会社との話し合いがどうしてもまとまらず、「これはもう裁判しかないのかな」と感じたことはありませんか。裁判と聞くと時間もお金もかかりそうで、一歩を踏み出しにくい方も多いと思います。実は裁判の前に、もっと早く・柔軟に解決できる「労働審判」という制度があります。
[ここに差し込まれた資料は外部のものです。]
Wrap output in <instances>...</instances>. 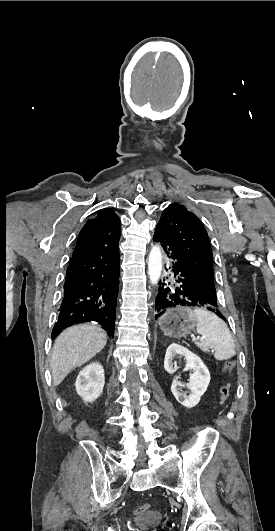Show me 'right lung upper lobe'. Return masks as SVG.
<instances>
[{
  "instance_id": "cb5924a9",
  "label": "right lung upper lobe",
  "mask_w": 275,
  "mask_h": 531,
  "mask_svg": "<svg viewBox=\"0 0 275 531\" xmlns=\"http://www.w3.org/2000/svg\"><path fill=\"white\" fill-rule=\"evenodd\" d=\"M120 225L119 217L113 210H102L96 218L89 220L81 229L77 244L102 235H119L121 234Z\"/></svg>"
}]
</instances>
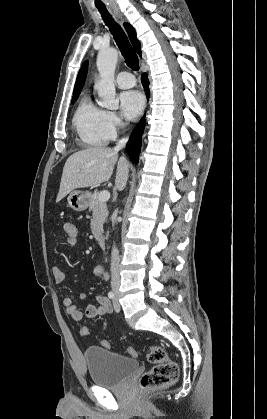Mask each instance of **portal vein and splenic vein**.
<instances>
[{
	"instance_id": "obj_1",
	"label": "portal vein and splenic vein",
	"mask_w": 267,
	"mask_h": 419,
	"mask_svg": "<svg viewBox=\"0 0 267 419\" xmlns=\"http://www.w3.org/2000/svg\"><path fill=\"white\" fill-rule=\"evenodd\" d=\"M109 198H110V193H109V191H107V190H103V191H101V192L99 193V195H98V199H99L101 202H106V201H108V200H109Z\"/></svg>"
}]
</instances>
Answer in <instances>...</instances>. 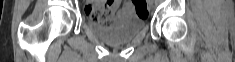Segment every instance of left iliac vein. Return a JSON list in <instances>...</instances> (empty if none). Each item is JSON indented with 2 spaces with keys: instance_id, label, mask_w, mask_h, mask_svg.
Masks as SVG:
<instances>
[{
  "instance_id": "1",
  "label": "left iliac vein",
  "mask_w": 235,
  "mask_h": 62,
  "mask_svg": "<svg viewBox=\"0 0 235 62\" xmlns=\"http://www.w3.org/2000/svg\"><path fill=\"white\" fill-rule=\"evenodd\" d=\"M150 6H152V0H151V2H150V4H149Z\"/></svg>"
}]
</instances>
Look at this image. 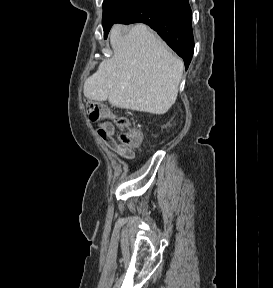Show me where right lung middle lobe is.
Instances as JSON below:
<instances>
[{
    "label": "right lung middle lobe",
    "instance_id": "right-lung-middle-lobe-1",
    "mask_svg": "<svg viewBox=\"0 0 273 288\" xmlns=\"http://www.w3.org/2000/svg\"><path fill=\"white\" fill-rule=\"evenodd\" d=\"M137 0H104L103 2V29L106 38L111 26L130 8Z\"/></svg>",
    "mask_w": 273,
    "mask_h": 288
}]
</instances>
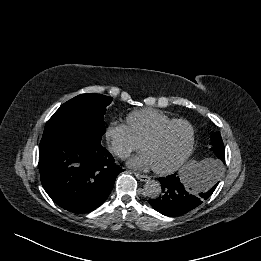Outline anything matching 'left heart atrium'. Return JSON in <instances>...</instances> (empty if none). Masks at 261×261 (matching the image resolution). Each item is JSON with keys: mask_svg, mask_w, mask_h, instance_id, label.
Here are the masks:
<instances>
[{"mask_svg": "<svg viewBox=\"0 0 261 261\" xmlns=\"http://www.w3.org/2000/svg\"><path fill=\"white\" fill-rule=\"evenodd\" d=\"M129 165L133 168L144 169L148 167H153L152 160L150 156L143 151L142 153L136 155L129 161Z\"/></svg>", "mask_w": 261, "mask_h": 261, "instance_id": "39dd6f15", "label": "left heart atrium"}]
</instances>
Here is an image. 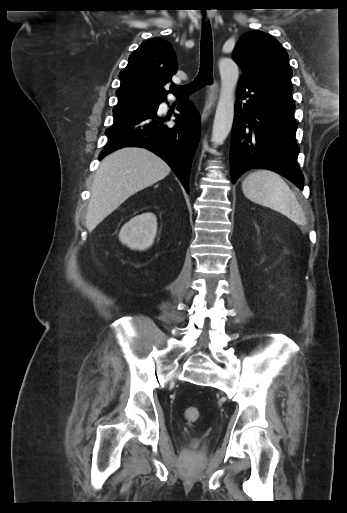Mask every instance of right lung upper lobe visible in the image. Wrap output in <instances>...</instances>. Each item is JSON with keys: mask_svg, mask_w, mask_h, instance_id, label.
Here are the masks:
<instances>
[{"mask_svg": "<svg viewBox=\"0 0 347 513\" xmlns=\"http://www.w3.org/2000/svg\"><path fill=\"white\" fill-rule=\"evenodd\" d=\"M176 58L171 44L160 38L143 42L128 60L119 78L117 106L136 105L146 101L161 102L168 92L164 86L176 73Z\"/></svg>", "mask_w": 347, "mask_h": 513, "instance_id": "right-lung-upper-lobe-1", "label": "right lung upper lobe"}]
</instances>
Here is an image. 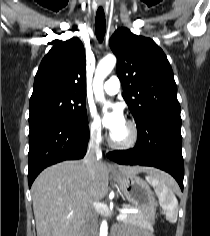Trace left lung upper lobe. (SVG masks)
<instances>
[{"instance_id":"left-lung-upper-lobe-1","label":"left lung upper lobe","mask_w":210,"mask_h":236,"mask_svg":"<svg viewBox=\"0 0 210 236\" xmlns=\"http://www.w3.org/2000/svg\"><path fill=\"white\" fill-rule=\"evenodd\" d=\"M110 47L117 57L123 98L136 124L152 114H180L172 68L152 39L121 28L112 35Z\"/></svg>"}]
</instances>
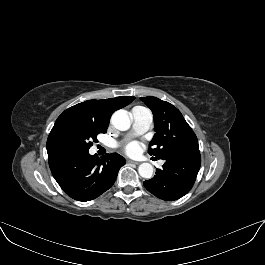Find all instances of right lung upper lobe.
Wrapping results in <instances>:
<instances>
[{
	"mask_svg": "<svg viewBox=\"0 0 265 265\" xmlns=\"http://www.w3.org/2000/svg\"><path fill=\"white\" fill-rule=\"evenodd\" d=\"M135 97L121 96L103 100H88L66 109L56 120L50 134L59 126L67 122H81L92 124L95 127L106 130L113 112L130 104ZM48 137V138H49ZM48 159L57 155L47 140Z\"/></svg>",
	"mask_w": 265,
	"mask_h": 265,
	"instance_id": "obj_1",
	"label": "right lung upper lobe"
}]
</instances>
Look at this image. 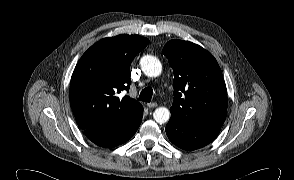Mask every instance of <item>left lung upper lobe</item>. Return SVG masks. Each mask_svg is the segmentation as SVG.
<instances>
[{
	"label": "left lung upper lobe",
	"mask_w": 294,
	"mask_h": 180,
	"mask_svg": "<svg viewBox=\"0 0 294 180\" xmlns=\"http://www.w3.org/2000/svg\"><path fill=\"white\" fill-rule=\"evenodd\" d=\"M174 71L171 116L190 125H223L227 89L216 59L201 46L171 40L163 47Z\"/></svg>",
	"instance_id": "5c2ea615"
}]
</instances>
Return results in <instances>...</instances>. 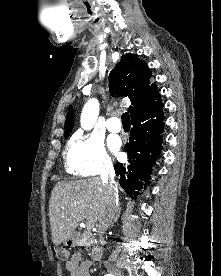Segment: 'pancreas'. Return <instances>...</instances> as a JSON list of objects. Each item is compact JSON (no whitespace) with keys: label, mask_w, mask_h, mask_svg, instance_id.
I'll return each mask as SVG.
<instances>
[{"label":"pancreas","mask_w":221,"mask_h":276,"mask_svg":"<svg viewBox=\"0 0 221 276\" xmlns=\"http://www.w3.org/2000/svg\"><path fill=\"white\" fill-rule=\"evenodd\" d=\"M95 244H96V239L91 233L90 229L85 230L78 241V246L89 247Z\"/></svg>","instance_id":"cf45deb5"}]
</instances>
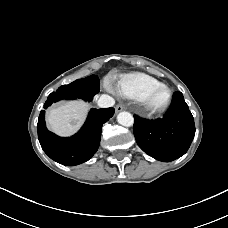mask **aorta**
I'll use <instances>...</instances> for the list:
<instances>
[{
    "label": "aorta",
    "instance_id": "obj_1",
    "mask_svg": "<svg viewBox=\"0 0 228 228\" xmlns=\"http://www.w3.org/2000/svg\"><path fill=\"white\" fill-rule=\"evenodd\" d=\"M117 121L122 126L130 127L134 123V118L131 113L124 111L117 115Z\"/></svg>",
    "mask_w": 228,
    "mask_h": 228
}]
</instances>
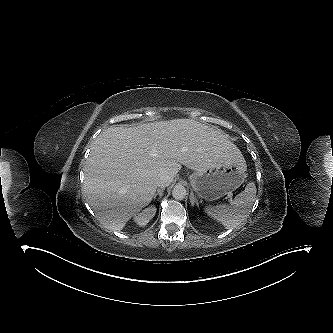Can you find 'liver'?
<instances>
[{"instance_id": "6515ba94", "label": "liver", "mask_w": 333, "mask_h": 333, "mask_svg": "<svg viewBox=\"0 0 333 333\" xmlns=\"http://www.w3.org/2000/svg\"><path fill=\"white\" fill-rule=\"evenodd\" d=\"M241 157L221 130L191 119L110 126L91 147L83 192L98 220L120 231L151 202L159 175L174 178L181 165L204 171Z\"/></svg>"}]
</instances>
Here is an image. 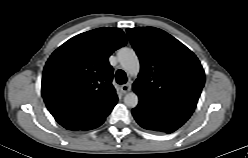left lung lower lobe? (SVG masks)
Here are the masks:
<instances>
[{
	"mask_svg": "<svg viewBox=\"0 0 248 158\" xmlns=\"http://www.w3.org/2000/svg\"><path fill=\"white\" fill-rule=\"evenodd\" d=\"M132 114H133L135 120L137 121V123L141 127L145 128V129H148V130L164 132L158 123H156L155 121H152L149 118L145 117L144 115H142L141 113H139L135 109L132 110Z\"/></svg>",
	"mask_w": 248,
	"mask_h": 158,
	"instance_id": "1",
	"label": "left lung lower lobe"
}]
</instances>
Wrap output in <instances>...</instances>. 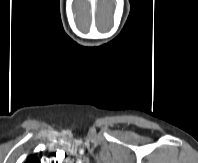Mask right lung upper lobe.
I'll use <instances>...</instances> for the list:
<instances>
[{
	"instance_id": "right-lung-upper-lobe-1",
	"label": "right lung upper lobe",
	"mask_w": 198,
	"mask_h": 163,
	"mask_svg": "<svg viewBox=\"0 0 198 163\" xmlns=\"http://www.w3.org/2000/svg\"><path fill=\"white\" fill-rule=\"evenodd\" d=\"M25 163H40V160L36 156H29Z\"/></svg>"
}]
</instances>
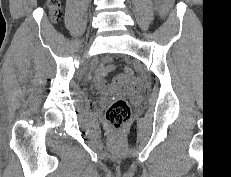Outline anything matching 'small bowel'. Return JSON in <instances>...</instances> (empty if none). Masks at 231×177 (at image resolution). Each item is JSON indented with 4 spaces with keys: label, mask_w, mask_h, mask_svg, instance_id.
Here are the masks:
<instances>
[{
    "label": "small bowel",
    "mask_w": 231,
    "mask_h": 177,
    "mask_svg": "<svg viewBox=\"0 0 231 177\" xmlns=\"http://www.w3.org/2000/svg\"><path fill=\"white\" fill-rule=\"evenodd\" d=\"M114 70V65L111 63L110 58H106L104 61V65L100 66L95 74L94 77V82L97 86V88L105 93V94H110L113 92H119L123 89H128L129 87L127 86L130 82L126 81L122 75L116 76L112 83H108L105 80V77L108 73Z\"/></svg>",
    "instance_id": "obj_1"
}]
</instances>
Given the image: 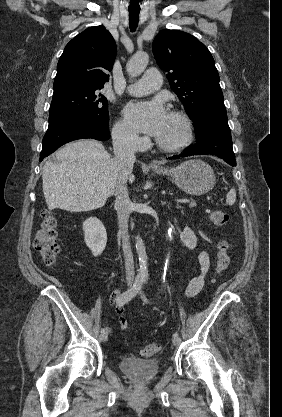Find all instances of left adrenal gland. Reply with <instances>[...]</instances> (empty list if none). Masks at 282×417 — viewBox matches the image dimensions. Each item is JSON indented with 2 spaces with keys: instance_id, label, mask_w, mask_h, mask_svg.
I'll return each instance as SVG.
<instances>
[{
  "instance_id": "a2214340",
  "label": "left adrenal gland",
  "mask_w": 282,
  "mask_h": 417,
  "mask_svg": "<svg viewBox=\"0 0 282 417\" xmlns=\"http://www.w3.org/2000/svg\"><path fill=\"white\" fill-rule=\"evenodd\" d=\"M162 204H166V200H161Z\"/></svg>"
}]
</instances>
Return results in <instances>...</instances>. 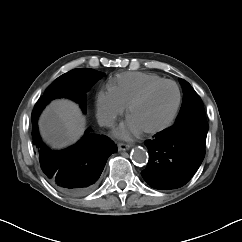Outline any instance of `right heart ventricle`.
<instances>
[{
    "label": "right heart ventricle",
    "mask_w": 242,
    "mask_h": 242,
    "mask_svg": "<svg viewBox=\"0 0 242 242\" xmlns=\"http://www.w3.org/2000/svg\"><path fill=\"white\" fill-rule=\"evenodd\" d=\"M162 80V77L153 73L127 72L113 78L109 88L124 106H128L146 87Z\"/></svg>",
    "instance_id": "1"
}]
</instances>
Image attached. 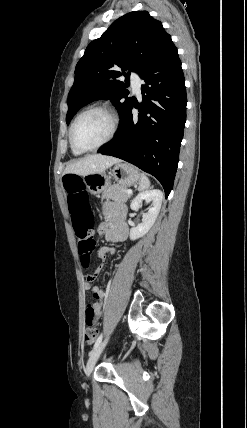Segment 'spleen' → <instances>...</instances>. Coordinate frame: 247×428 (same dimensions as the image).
<instances>
[{
    "label": "spleen",
    "mask_w": 247,
    "mask_h": 428,
    "mask_svg": "<svg viewBox=\"0 0 247 428\" xmlns=\"http://www.w3.org/2000/svg\"><path fill=\"white\" fill-rule=\"evenodd\" d=\"M149 186H150V181L148 177L144 173H141L139 190L142 191V190L148 189Z\"/></svg>",
    "instance_id": "1"
}]
</instances>
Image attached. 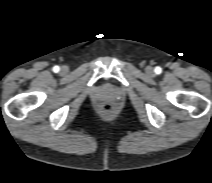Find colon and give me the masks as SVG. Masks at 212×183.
I'll list each match as a JSON object with an SVG mask.
<instances>
[{
  "label": "colon",
  "instance_id": "5ec220e1",
  "mask_svg": "<svg viewBox=\"0 0 212 183\" xmlns=\"http://www.w3.org/2000/svg\"><path fill=\"white\" fill-rule=\"evenodd\" d=\"M101 109H102V112L106 115H109L111 113H113L114 111V106L113 104L111 103H104L102 106H101Z\"/></svg>",
  "mask_w": 212,
  "mask_h": 183
}]
</instances>
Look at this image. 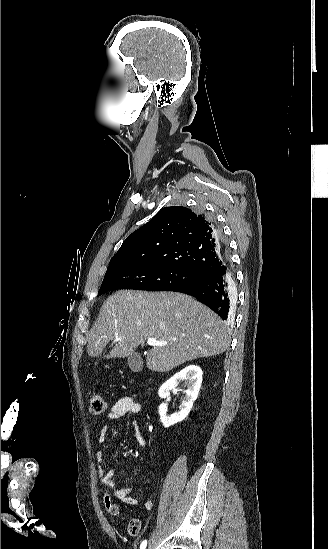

仕組みを知っておくだけでも、いざというときの選択肢が広がります。
労働審判ってどんな制度?
- 裁判所で行われる、労働トラブルに特化した解決手続きです
- 解雇・雇い止め・未払い賃金など、会社との個別トラブルが対象になります
- 原則3回以内の期日で終わるよう設計されており、通常の裁判より早く結論が出やすいのが特徴です
話し合いや労働基準監督署への相談で解決しなかった場合の、次のステップとして知っておくと安心です。
通常の裁判との違い
- 裁判官1名と、労働問題に詳しい労働審判員2名、合わせて3名で審理されます
- 話し合いによる解決(調停)を重視しつつ、まとまらなければ審判という判断が出されます
- 審判の内容に納得できない場合は、通常の訴訟に移行することもできます
どんなときに向いている?
- 解雇や雇い止めの理由に納得できず、話し合いでは進展しなかったとき
- 未払いの給料や残業代の金額について会社と食い違っているとき
- 弁護士をつけずに自分で申し立てることもできるが、証拠の整理や書面作成に不安があるときは無料の法律相談を先に利用すると安心です
申し立ての流れ
- 管轄の地方裁判所に申立書と証拠資料(雇用契約書・給与明細・やり取りの記録など)を提出します
- 相手方に書面が送られ、答弁書のやり取りを経て期日が開かれます
- 申し立てから解決までの目安は数か月程度とされています
- 期日には基本的に本人が出席し、その場で質問に答えたり考えを伝えたりする必要があります
困ったときの相談先
- 労働基準監督署:まずは相談・調査を依頼できる窓口です。
- 法テラス(日本司法支援センター):申し立ての手続きや弁護士費用の相談ができます。
- 警察相談専用ダイヤル #9110:脅されている、身の危険を感じるときの相談先です。緊急時は110番を。
- 自治体の女性相談窓口:一人で抱え込まず、まず話を聞いてもらえます。